One explanation for this abundance of active natural products could be that sponges have had to develop chemical means to ward off predators and diseases.

Adult sponges, which are attached to surfaces and can’t swim away from threats, benefit from chemicals that make them unappealing to anything that would otherwise be happy to eat them. They are also prolific filters of ocean water—a method of feeding with a side effect of exposure to potentially pathogenic bacteria.

This scene comes from the dry lab during the successful first day of operations on the Exploring the Blue Economy Biotechnology Potential of Deepwater Habitats expedition.

The dry lab during the successful first day of operations. (Image credit: Exploring the Blue Economy Biotechnology Potential of Deepwater Habitats)

The sponges need to protect themselves from that, so it may be their chemical defenses that are translating into natural products that are an excellent source for antibiotics.
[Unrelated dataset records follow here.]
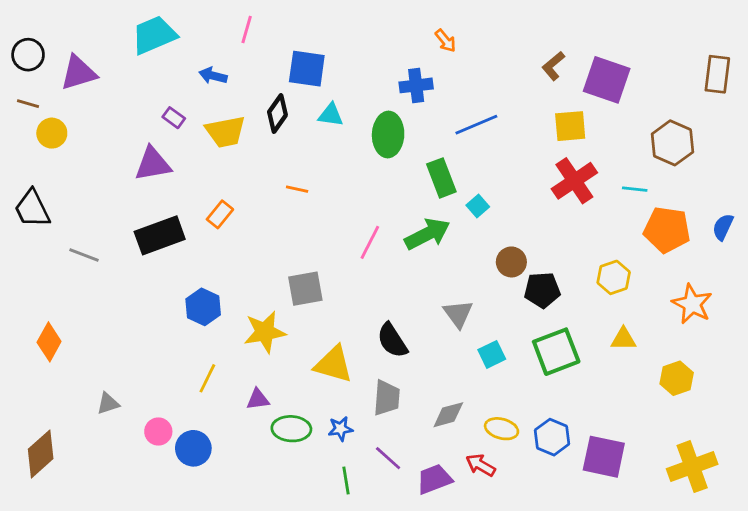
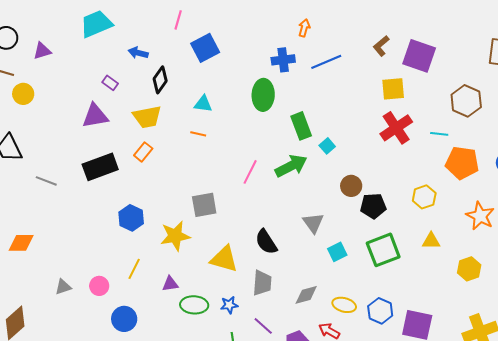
pink line: (247, 29) -> (178, 20), moved
orange arrow: (446, 41) -> (304, 28), turned -126
blue square: (307, 69) -> (205, 48), turned -36
purple triangle: (78, 73) -> (42, 51), size x0.7
black diamond: (277, 113) -> (160, 80), moved
cyan triangle: (331, 115) -> (203, 104), moved
blue line: (476, 125) -> (326, 62), moved
yellow trapezoid: (226, 132) -> (147, 117), moved
orange diamond: (49, 342) -> (21, 243), turned 60
pink circle: (158, 432) -> (99, 286), moved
Many of these compounds are produced not only by the sponge’s own cells but also by bacteria that live within the organism in a symbiotic relationship.

“Sponges are the simplest organism—just a lot of different cell types that come together, pump water, and filter food or whatever they're getting from the water,” Wright said. “And we think that sometimes they can act as a bioreactor for various bacteria.”
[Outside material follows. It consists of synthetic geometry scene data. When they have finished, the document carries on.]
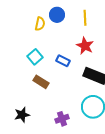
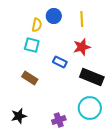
red star: (85, 46) -> (82, 47), turned 30
cyan square: (35, 57) -> (32, 45), moved, turned -35
brown rectangle: (41, 82) -> (30, 78), moved

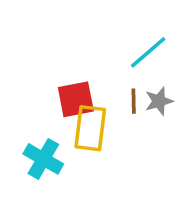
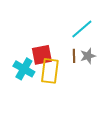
cyan cross: (43, 159) -> (24, 69), moved

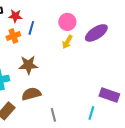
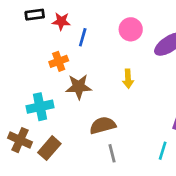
orange cross: (13, 36) -> (59, 61), moved
yellow arrow: (67, 42) -> (128, 79), moved, turned -32
brown semicircle: (31, 94) -> (103, 125), moved

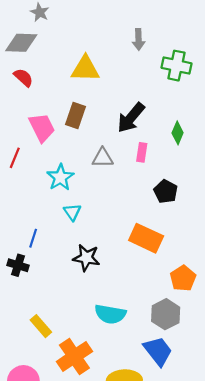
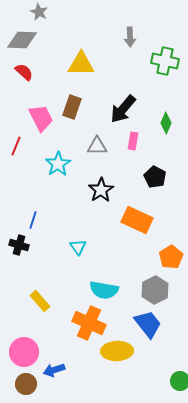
cyan triangle: (72, 212) -> (78, 247), moved
black star: (86, 258) -> (101, 190), moved, turned 30
orange cross: (74, 356) -> (89, 323), moved, turned -32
This orange sponge Agelas clathrodes was spotted alongside the anemone Condylactis gigantea during an Exploring the Blue Economy Biotechnology Potential of Deepwater Habitats expedition dive at a depth of 50 meters (164 feet) on Bright Bank. The sponge provides habitat for reef fish and produces known natural products.

This orange sponge Agelas clathrodes was spotted alongside the anemone Condylactis gigantea. The sponge provides a habitat for reef fish and produces known natural products. (Image credit: Exploring the Blue Economy Biotechnology Potential of Deepwater Habitats)

It’s not always clear whether the natural products are produced by the sponges themselves or the bacteria they host. Either way, some of the specimens collected by the Harbor Branch program have shown the potential to help combat some of the most vexing human pathogens.

Discoveries like these put threats of pollution and climate change to ocean habitats in sharper relief and add urgency to ocean conservation efforts.

“The longevity of these resources remains unclear, so we need a time-sensitive plan of action to safeguard their preservation,” Wright said.